In the material below, find the line that contains "удобствами для комфортной" and the line that contains "заведений и живописных", then write out exactly those two lines and everything between them.

##########

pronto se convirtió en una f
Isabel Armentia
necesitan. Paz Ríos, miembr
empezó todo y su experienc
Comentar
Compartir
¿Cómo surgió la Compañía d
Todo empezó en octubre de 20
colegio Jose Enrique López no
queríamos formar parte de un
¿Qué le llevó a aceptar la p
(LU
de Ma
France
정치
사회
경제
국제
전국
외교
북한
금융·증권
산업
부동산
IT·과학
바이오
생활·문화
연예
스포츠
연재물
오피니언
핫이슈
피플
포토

##########

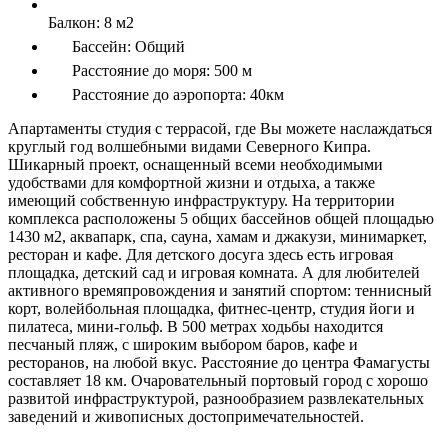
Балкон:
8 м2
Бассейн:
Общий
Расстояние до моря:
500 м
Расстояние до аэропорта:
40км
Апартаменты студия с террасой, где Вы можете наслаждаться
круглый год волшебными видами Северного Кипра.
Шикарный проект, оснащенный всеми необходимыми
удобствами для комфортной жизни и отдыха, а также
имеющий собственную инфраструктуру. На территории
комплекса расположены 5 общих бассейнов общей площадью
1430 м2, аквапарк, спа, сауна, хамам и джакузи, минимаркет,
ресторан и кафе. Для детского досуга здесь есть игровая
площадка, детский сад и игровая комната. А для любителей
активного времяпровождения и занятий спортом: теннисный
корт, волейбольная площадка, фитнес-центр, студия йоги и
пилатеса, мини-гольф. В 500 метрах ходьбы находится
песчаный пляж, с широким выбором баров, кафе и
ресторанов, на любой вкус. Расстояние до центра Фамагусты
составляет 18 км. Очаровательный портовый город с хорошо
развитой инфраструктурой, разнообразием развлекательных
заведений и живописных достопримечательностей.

##########

◆ TASK OUTPUT ◆
удобствами для комфортной жизни и отдыха, а также
имеющий собственную инфраструктуру. На территории
комплекса расположены 5 общих бассейнов общей площадью
1430 м2, аквапарк, спа, сауна, хамам и джакузи, минимаркет,
ресторан и кафе. Для детского досуга здесь есть игровая
площадка, детский сад и игровая комната. А для любителей
активного времяпровождения и занятий спортом: теннисный
корт, волейбольная площадка, фитнес-центр, студия йоги и
пилатеса, мини-гольф. В 500 метрах ходьбы находится
песчаный пляж, с широким выбором баров, кафе и
ресторанов, на любой вкус. Расстояние до центра Фамагусты
составляет 18 км. Очаровательный портовый город с хорошо
развитой инфраструктурой, разнообразием развлекательных
заведений и живописных достопримечательностей.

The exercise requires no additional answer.